■ Activity
Below this line is the material. Write out only its lines from the one containing "Đèn quạt cao cấp NL" through the one containing "ĐÈN RỌI - THANH RAY", both kept, exactly.

[Opening Data shown section]

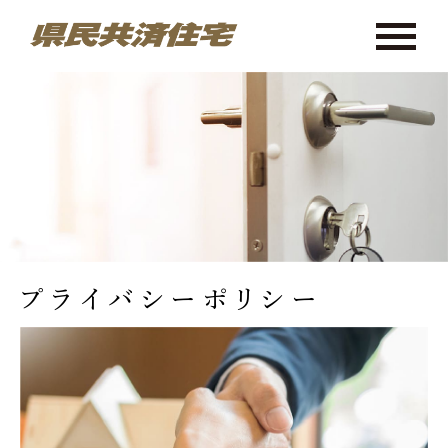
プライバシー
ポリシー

[Closing Data shown section]
[Opening Data shown section]

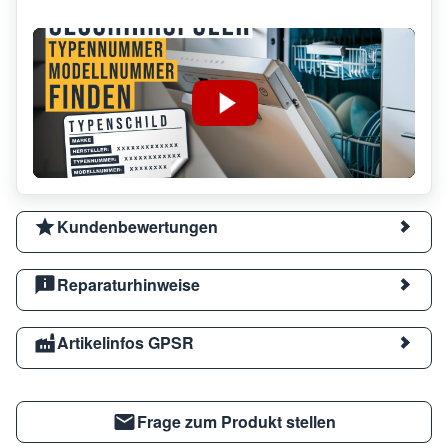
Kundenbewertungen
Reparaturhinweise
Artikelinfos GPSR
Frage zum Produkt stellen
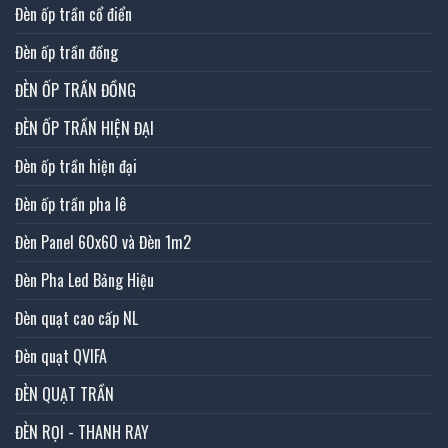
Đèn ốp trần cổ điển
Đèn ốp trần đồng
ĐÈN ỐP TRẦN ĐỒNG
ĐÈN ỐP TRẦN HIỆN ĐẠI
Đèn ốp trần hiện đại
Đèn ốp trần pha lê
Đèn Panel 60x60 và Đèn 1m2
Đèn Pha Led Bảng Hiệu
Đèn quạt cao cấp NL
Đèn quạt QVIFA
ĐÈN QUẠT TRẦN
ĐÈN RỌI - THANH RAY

[Closing Data shown section]

■ Answer area
Đèn quạt cao cấp NL
Đèn quạt QVIFA
ĐÈN QUẠT TRẦN
ĐÈN RỌI - THANH RAY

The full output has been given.